Search the records below for the line containing "parceiros. É vedada". Output that line and all later lines exactly; output nothing else.

SUPPLIED MATERIAL ::
>>>
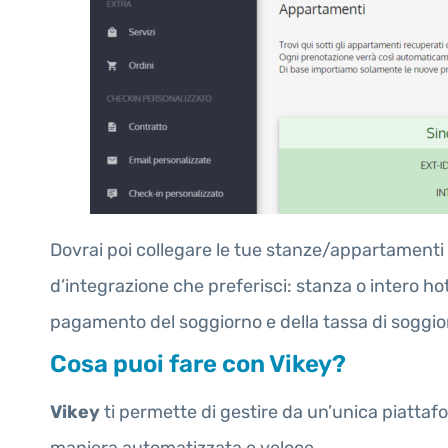
Dovrai poi collegare le tue stanze/appartamenti
d’integrazione che preferisci: stanza o intero ho
pagamento del soggiorno e della tassa di soggiorn
Cosa puoi fare con Vikey?
Vikey
ti permette di gestire da un’unica piattafo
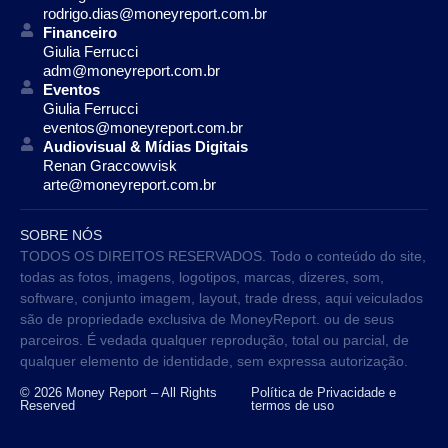
rodrigo.dias@moneyreport.com.br
Financeiro
Giulia Ferrucci
adm@moneyreport.com.br
Eventos
Giulia Ferrucci
eventos@moneyreport.com.br
Audiovisual & Mídias Digitais
Renan Graccowvisk
arte@moneyreport.com.br
SOBRE NÓS
TODOS OS DIREITOS RESERVADOS. Todo o conteúdo do site,
todas as fotos, imagens, logotipos, marcas, dizeres, som,
software, conjunto imagem, layout, trade dress, aqui veiculados
são de propriedade exclusiva de MoneyReport. ou de seus
parceiros. É vedada qualquer reprodução, total ou parcial, de
qualquer elemento de identidade, sem expressa autorização.
© 2026 Money Report – All Rights
Política de Privacidade e
Reserved
termos de uso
<<<
EXERCISE OUTPUT ::
parceiros. É vedada qualquer reprodução, total ou parcial, de
qualquer elemento de identidade, sem expressa autorização.
© 2026 Money Report – All Rights
Política de Privacidade e
Reserved
termos de uso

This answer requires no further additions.